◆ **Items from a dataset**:
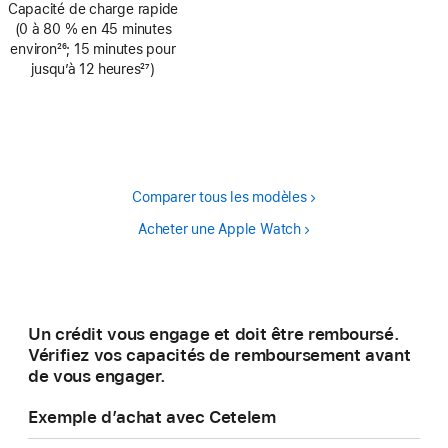
Capacité de charge rapide
page
de
(0 à 80 % en 45 minutes
bas
environ
26
; 15 minutes pour
de
Note
jusqu’à 12 heures
27
)
page
de
Note
bas
de
de
bas
page
de
page
Comparer tous les modèles
Acheter une Apple Watch
Un crédit vous engage et doit être remboursé.
Vérifiez vos capacités de remboursement avant
de vous engager.
Exemple d’achat avec Cetelem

◆ **Exercise directions**: Please repeat each line from the one with "Vérifiez vos capacités de remboursement avant" through the last line of the data above, and add nothing.

◆ **Exercise response**:
Vérifiez vos capacités de remboursement avant
de vous engager.
Exemple d’achat avec Cetelem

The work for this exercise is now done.